Nerds gonna do what nerds gonna do, which means he goes to the mall and gets a whole new wardrobe. Unlike 99% of all makeover montages ever filmed, the soundtrack to this sequence is very ominous. The low buzzing synth score is so creepy and dark that you actually think a serial killer will pop up behind the sale rack. You can just feel that something bad is going to happen, and it does: he buys a blazer with large shoulder pads and heavily pleated slacks. Fashion claims another victim. But Reggie dons his new threads, takes off his glasses, and boom, he goes from zero to hero, just like Clark Kent. It’s just that easy. Now it’s time to cruise for that tang.

Reggie hits the club. He picks up a girl. And then they get busy. While she showers, something nefarious turns in him. He tosses a hair dryer in the stall. Zzt.

He proceeds to kill other women but unfortunately we don’t see them because those scenes are in a different movie. The local news is calling him Dr. Ice, because he’s a cold-blooded killer. Brr.

Now two cops are on the chase, though James and Billy aren’t getting along. They’ve got drama. They end up in a strip club and argue because all Billy “ever thinks about is titties.” If there’s one place you’re going to think about titties, it’s at a strip club, so I find their argument a little exasperating. You too will find it exasperating. 

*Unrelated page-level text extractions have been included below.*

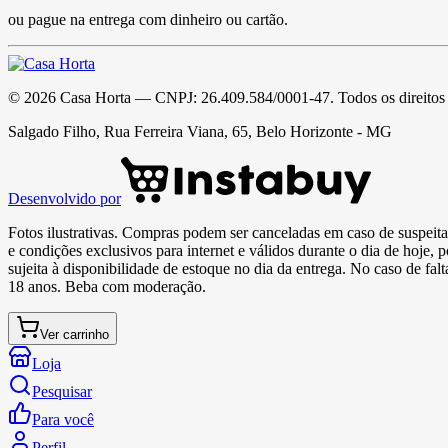
ou pague na entrega com dinheiro ou cartão.
©
2026
Casa Horta
— CNPJ:
26.409.584/0001-47
. Todos os direitos
Salgado Filho, Rua Ferreira Viana, 65, Belo Horizonte - MG
Desenvolvido por
Fotos ilustrativas. Compras podem ser canceladas em caso de suspeita 
e condições exclusivos para internet e válidos durante o dia de hoje, 
sujeita à disponibilidade de estoque no dia da entrega. No caso de fa
18 anos. Beba com moderação.
Ver carrinho
Loja
Pesquisar
Para você
Perfil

From there Dr. Ice unfurls into a standard cat-and-mouse chase and by-the-numbers police procedural. There’s a hot-blooded captain, a hot-blooded girlfriend, and another hot-blooded detective from a different precinct. Everyone is hot-blooded, save for Dr. Ice. Cops visit the Psychic Institute, white people dance badly, and there’s a discussion of a kitchen renovation, which is notable only because I’m helping my parents redo their kitchen. This scene really spoke to me. But the greatest thing that happens involves a remote-controlled car and a real car and a real explosion. 

Dr. Ice is like an extended episode of Miami Vice, Starsky and Hutch, Law and Order, NYPD Blue, or any cop show you’ve ever seen on TV. The plot is straightforward and familiar and everything is played safe. Producer, director, writer, and star James A. Brooks achieves what many other DIY filmmakers have not: creating a film that actually looks like a film and makes sense. The editing is solid, the photography works, and every scene is lit. There are even different locations and a car chase. Storylines develop and characters grow, and in a stunning first, there’s a strong female character. For a low-budget SOV, Dr. Ice is incredibly adept and professional. If anything, the fault of the film is that it’s too adept and professional. Nothing in this film is coked out or batshit crackernuts, which is odd for a film about a serial killer. This is a measured and organized movie that lives within its means. You get the sense that at the wrap party, everyone was delightful and congenial and Brooks gave a heartfelt speech. There are painfully few Black filmmakers in this era—and really, in any era—which makes Dr. Ice a diamond. I only wish it had more madness and murder from Dr. Ice. A more apt nickname would’ve been Dr. Lukewarm.